Problem description — State how many lines in the listing below contain the word "unión", with no other words.

Given data Start Marker

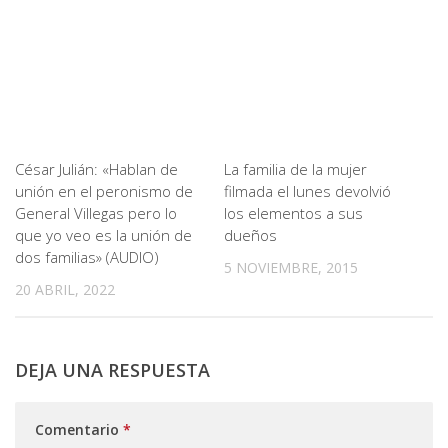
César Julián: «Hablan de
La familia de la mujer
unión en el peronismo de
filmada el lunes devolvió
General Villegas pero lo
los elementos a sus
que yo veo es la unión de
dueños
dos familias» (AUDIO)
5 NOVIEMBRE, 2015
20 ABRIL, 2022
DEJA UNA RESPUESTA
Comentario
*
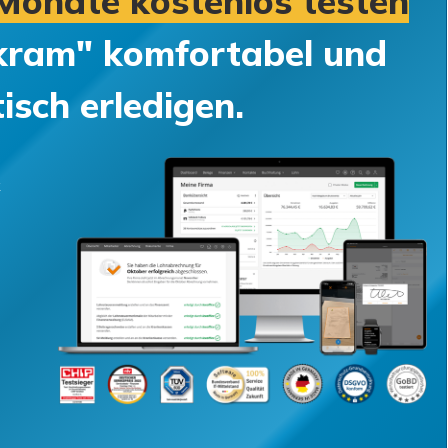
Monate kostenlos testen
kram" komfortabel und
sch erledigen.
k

Given data End Marker
Given data Start Marker

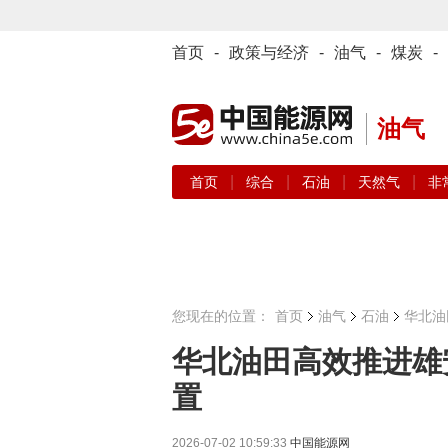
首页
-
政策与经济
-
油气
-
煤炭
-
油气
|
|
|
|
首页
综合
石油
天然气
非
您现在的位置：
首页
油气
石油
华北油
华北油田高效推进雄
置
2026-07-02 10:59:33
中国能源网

Given data End Marker

Result of this exercise — 2